Dessa relação nasceram campanhas que entraram para a cultura popular. Para o cachorro da Cofap, Sir W duplou com Kasinski. Para o garoto Bombril, com Sampaio Ferreira. Para o último sutiã, com Ivo Rosset. Nizan Guanaes e Matias brilharam com o Itaú. Depois, vimos isso nas Havaianas com Marcello Serpa e Rui Porto. Mais recentemente, Fernando Machado e Anselmo Ramos ensinaram ao mundo a celebrar a real beleza.
O que todas essas histórias têm em comum? Relações profundas entre quem cria e quem aprova.
Mas, hoje, a conversa mudou. Estamos obcecados por inteligência artificial (IA), IA generativa, automação — o carrossel infinito das novas tecnologias. Esse admirável mundo novo pelo qual, com razão, todos estamos apaixonados. Lembra do pai do comercial do Itaú Seguros? Igualzinho.
Só que, nesse processo, nos distanciamos do que é mais básico, mais humano e, paradoxalmente, mais insubstituível: aquele chopp Brahma, ou uma boa taça de Malbec compartilhada entre criador e cliente. Já notou como o almoço do Parigi anda vazio?
A verdade é que nunca estivemos tão distantes das marcas. E nunca os donos das marcas souberam tão pouco sobre quem cria suas campanhas. Vamos ser honestos: é mais fácil lembrar em quem você votou pra vereador na eleição passada do que o nome de quem criou sua última campanha.

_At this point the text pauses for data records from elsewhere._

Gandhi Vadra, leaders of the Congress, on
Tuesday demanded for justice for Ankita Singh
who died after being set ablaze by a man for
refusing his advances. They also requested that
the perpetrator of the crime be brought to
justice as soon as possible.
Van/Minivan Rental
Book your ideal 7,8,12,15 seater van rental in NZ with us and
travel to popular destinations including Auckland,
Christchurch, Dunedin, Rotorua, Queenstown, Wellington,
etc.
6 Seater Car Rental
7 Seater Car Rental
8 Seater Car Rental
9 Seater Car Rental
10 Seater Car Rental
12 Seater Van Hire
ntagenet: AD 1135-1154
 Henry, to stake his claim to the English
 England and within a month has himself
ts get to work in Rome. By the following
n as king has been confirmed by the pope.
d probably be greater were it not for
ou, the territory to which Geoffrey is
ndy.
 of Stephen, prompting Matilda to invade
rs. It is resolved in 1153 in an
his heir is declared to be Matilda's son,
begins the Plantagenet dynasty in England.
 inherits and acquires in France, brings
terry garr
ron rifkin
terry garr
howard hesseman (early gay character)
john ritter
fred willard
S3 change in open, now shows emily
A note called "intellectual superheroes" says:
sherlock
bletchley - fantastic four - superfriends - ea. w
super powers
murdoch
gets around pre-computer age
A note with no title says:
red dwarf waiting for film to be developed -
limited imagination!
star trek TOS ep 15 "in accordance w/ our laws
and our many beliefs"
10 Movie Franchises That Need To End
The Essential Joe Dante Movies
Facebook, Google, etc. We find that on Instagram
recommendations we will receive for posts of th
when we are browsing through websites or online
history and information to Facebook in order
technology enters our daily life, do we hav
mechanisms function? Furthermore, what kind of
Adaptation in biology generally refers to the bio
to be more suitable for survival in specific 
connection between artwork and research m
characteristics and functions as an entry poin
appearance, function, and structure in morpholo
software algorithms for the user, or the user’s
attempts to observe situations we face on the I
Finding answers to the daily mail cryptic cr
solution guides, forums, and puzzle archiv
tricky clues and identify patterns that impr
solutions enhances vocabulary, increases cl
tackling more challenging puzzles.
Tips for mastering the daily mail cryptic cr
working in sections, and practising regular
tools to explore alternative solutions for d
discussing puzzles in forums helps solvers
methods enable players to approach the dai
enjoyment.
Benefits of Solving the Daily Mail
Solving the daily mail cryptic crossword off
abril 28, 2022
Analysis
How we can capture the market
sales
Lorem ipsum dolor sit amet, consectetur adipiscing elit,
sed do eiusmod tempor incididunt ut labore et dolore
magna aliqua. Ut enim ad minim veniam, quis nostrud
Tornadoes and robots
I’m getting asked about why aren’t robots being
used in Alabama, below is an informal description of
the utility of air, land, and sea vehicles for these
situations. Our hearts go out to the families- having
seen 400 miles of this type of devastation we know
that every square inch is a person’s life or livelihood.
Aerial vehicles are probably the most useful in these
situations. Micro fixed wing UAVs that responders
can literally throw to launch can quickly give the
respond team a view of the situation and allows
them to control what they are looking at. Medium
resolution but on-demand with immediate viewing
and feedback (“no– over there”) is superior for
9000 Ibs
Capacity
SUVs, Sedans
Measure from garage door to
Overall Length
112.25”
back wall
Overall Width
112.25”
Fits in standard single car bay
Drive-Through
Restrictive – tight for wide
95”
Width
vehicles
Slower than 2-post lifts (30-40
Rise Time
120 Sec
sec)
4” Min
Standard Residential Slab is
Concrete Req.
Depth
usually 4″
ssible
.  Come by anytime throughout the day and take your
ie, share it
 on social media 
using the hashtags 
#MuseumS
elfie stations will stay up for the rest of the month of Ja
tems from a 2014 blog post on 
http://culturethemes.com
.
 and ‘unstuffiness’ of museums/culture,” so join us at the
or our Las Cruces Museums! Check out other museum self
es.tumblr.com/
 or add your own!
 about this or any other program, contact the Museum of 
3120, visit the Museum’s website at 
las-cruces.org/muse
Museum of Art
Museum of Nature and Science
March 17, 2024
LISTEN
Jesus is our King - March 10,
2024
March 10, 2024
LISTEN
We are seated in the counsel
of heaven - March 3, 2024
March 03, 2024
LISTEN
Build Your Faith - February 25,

Juntos, influenciávamos. Deixamos esse espaço, de mão beijada, para os novos influencers — que, ironicamente, se preocupam ainda menos com as marcas. Nos distanciamos tanto que começamos a desaprender a verdadeira fórmula das grandes ideias: relação + confiança = WOW. Mas, como dizem por aí, isso é uma faca de dois gumes. Os dois lados têm culpa no cartório.
Os criativos não se ajudam. Trocam de agência como quem troca de camiseta preta. Muitos não têm compromisso com consistência ou longevidade — palavras que viraram quase palavrão. As agências, por sua vez, viraram filiais do Airbnb.
Talvez por isso os clientes também mudem de criativos com a mesma facilidade. Tudo ficou frio, distante e superficial. O reflexo? Campanhas igualmente frias, distantes e superficiais. O que vai para as ruas é o reflexo direto da relação entre criativos e donos das marcas.
Hoje, vivemos a era dos “ficantes”. Um job aqui, outro ali, sem lastro, sem história. Trocamos de parceiro mais do que alguns dão match no Tinder. E isso, para a criatividade, é um desastre. A ideia precisa do “bora, vamos juntos”. E isso só nasce de uma relação de confiança.
Está mais do que na hora de voltarmos a nos apresentar. Decidir se vamos namorar ou ser apenas amigos. Mas, acima de tudo, tomar uma posição. Está mais do que na hora de os criativos conhecerem — de verdade — quem toca as marcas. E de os donos das marcas reconhecerem quem dá alma a elas.
E então, ver se dá liga. Se não der, tudo bem. Adiós. Prometo: um dia você, criativo, vai encontrar a marca dos seus sonhos. E você, guardião da marca, vai encontrar um criativo para chamar de seu.
No fim das contas, grandes ideias sempre nascem de grandes relações.
E relação boa, a gente constrói. Não terceiriza.